[Data extracted from a collection]
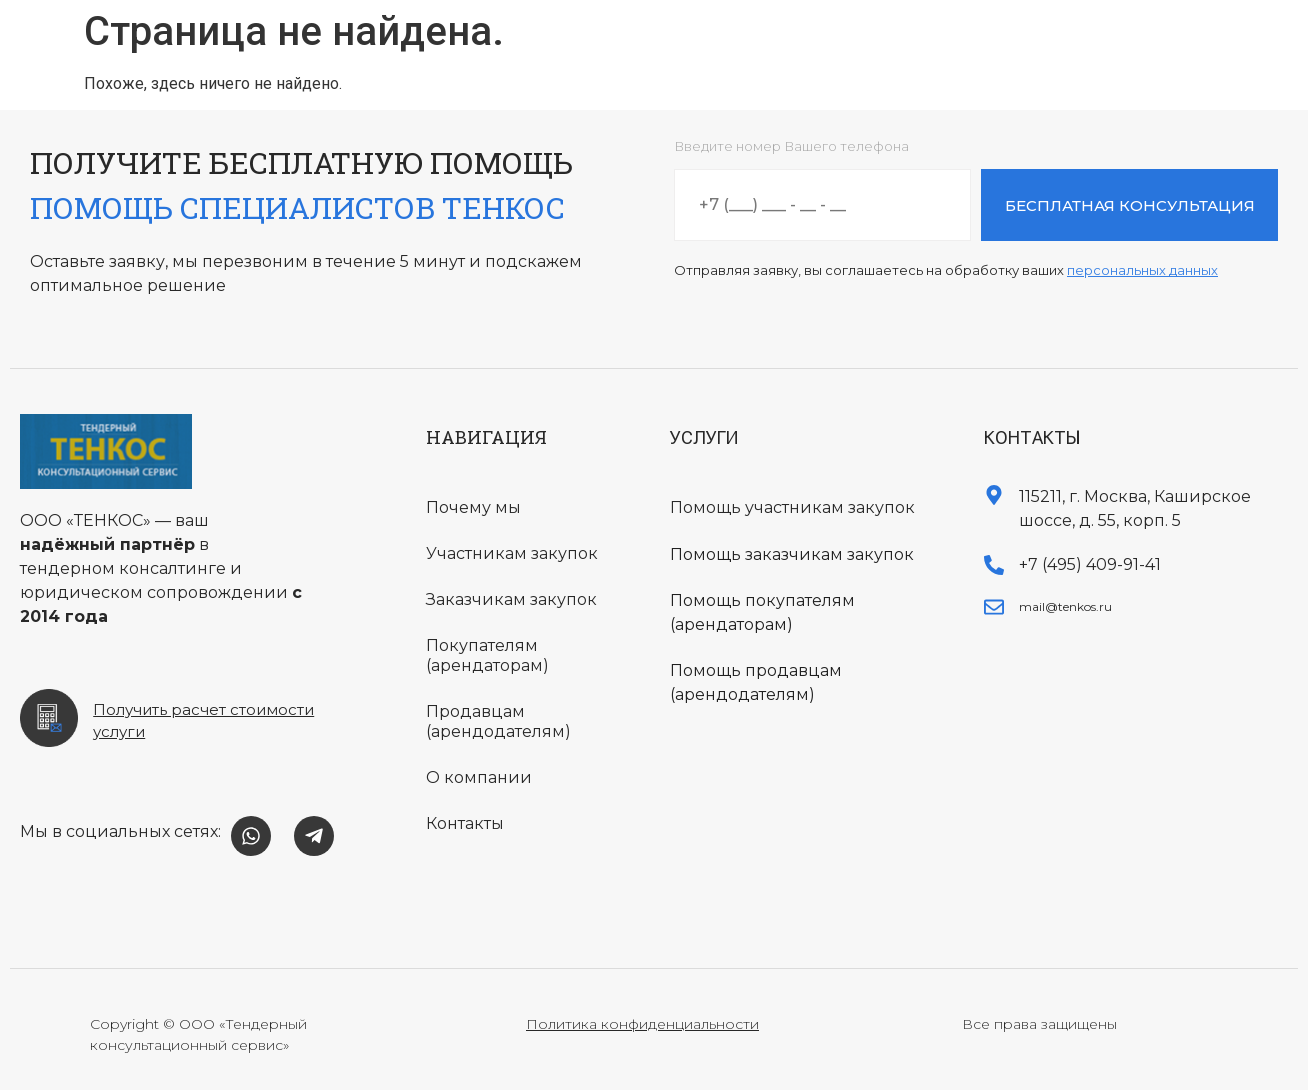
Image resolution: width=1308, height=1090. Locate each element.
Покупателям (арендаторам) (487, 655)
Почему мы (473, 507)
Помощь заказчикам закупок (792, 554)
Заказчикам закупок (511, 599)
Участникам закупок (512, 553)
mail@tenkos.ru (1065, 606)
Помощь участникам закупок (792, 507)
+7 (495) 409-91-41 (1090, 564)
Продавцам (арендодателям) (498, 721)
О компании (479, 777)
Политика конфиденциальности (642, 1024)
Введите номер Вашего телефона (791, 147)
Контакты (465, 823)
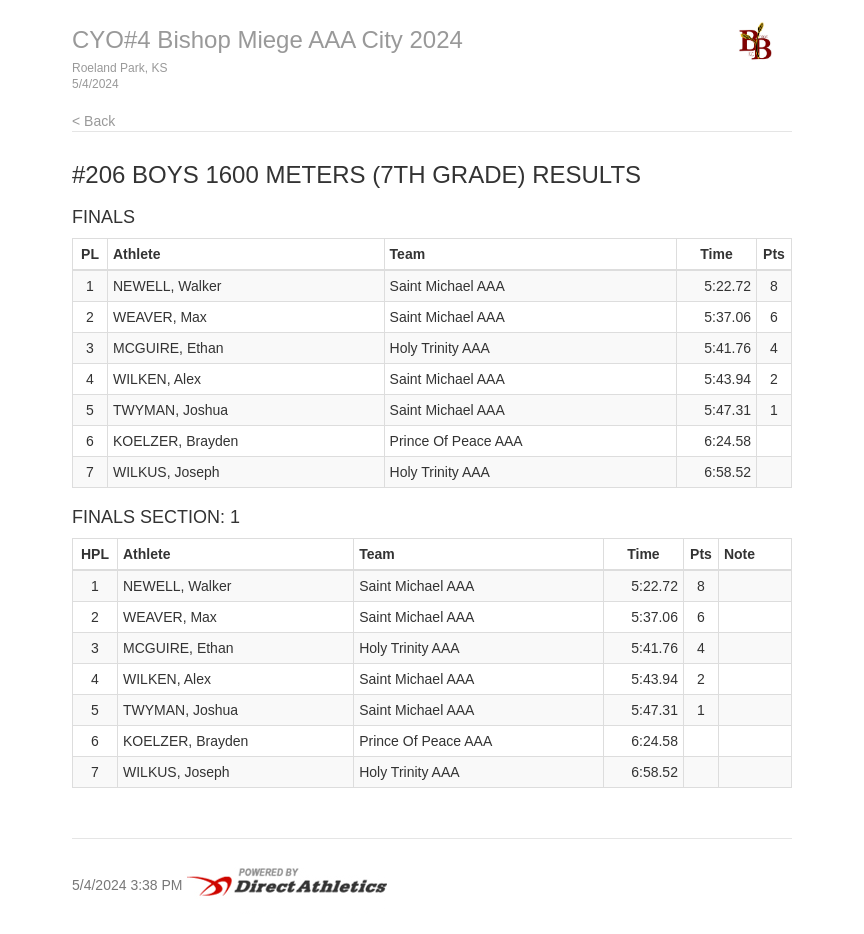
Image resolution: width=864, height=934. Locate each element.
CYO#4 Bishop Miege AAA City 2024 (267, 39)
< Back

Exercise aim
Reproduce the entries above word for word. Pictures stay out.

Your response
Image resolution: width=1308, height=1090. Locate each element.
Покупателям (арендаторам) (487, 655)
Почему мы (473, 507)
Помощь заказчикам закупок (792, 554)
Заказчикам закупок (511, 599)
Участникам закупок (512, 553)
mail@tenkos.ru (1065, 606)
Помощь участникам закупок (792, 507)
+7 (495) 409-91-41 (1090, 564)
Продавцам (арендодателям) (498, 721)
О компании (479, 777)
Политика конфиденциальности (642, 1024)
Введите номер Вашего телефона (791, 147)
Контакты (465, 823)
Image resolution: width=864, height=934. Locate each element.
CYO#4 Bishop Miege AAA City 2024 (267, 39)
< Back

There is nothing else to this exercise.